**PROBLEM DETAILS**
If a record contains a picture, leave the picture out and copy everything else exactly.

**DATA SECTION**
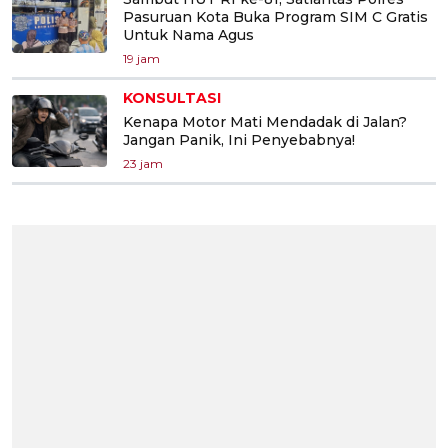
Pasuruan Kota Buka Program SIM C Gratis
Untuk Nama Agus
19 jam
KONSULTASI
Kenapa Motor Mati Mendadak di Jalan?
Jangan Panik, Ini Penyebabnya!
23 jam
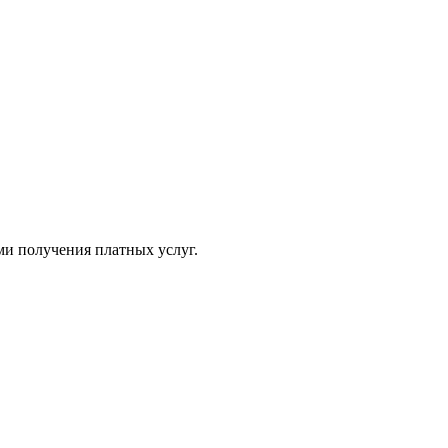
ми получения платных услуг.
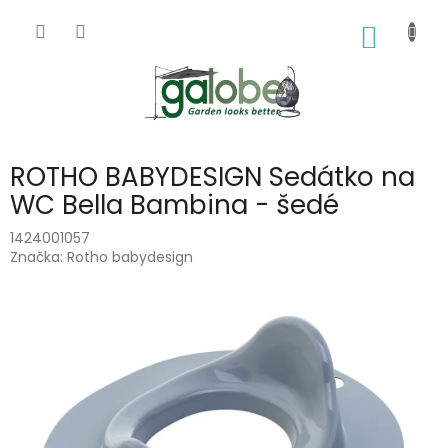
Přejít
na
NÁKUP
obsah
KOŠÍK
ROTHO BABYDESIGN Sedátko na
WC Bella Bambina - šedé
1424001057
Značka:
Rotho babydesign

**YOUR SOLUTION**
Pasuruan Kota Buka Program SIM C Gratis
Untuk Nama Agus
19 jam
KONSULTASI
Kenapa Motor Mati Mendadak di Jalan?
Jangan Panik, Ini Penyebabnya!
23 jam
ми получения платных услуг.
Přejít
na
NÁKUP
obsah
KOŠÍK
ROTHO BABYDESIGN Sedátko na
WC Bella Bambina - šedé
1424001057
Značka:
Rotho babydesign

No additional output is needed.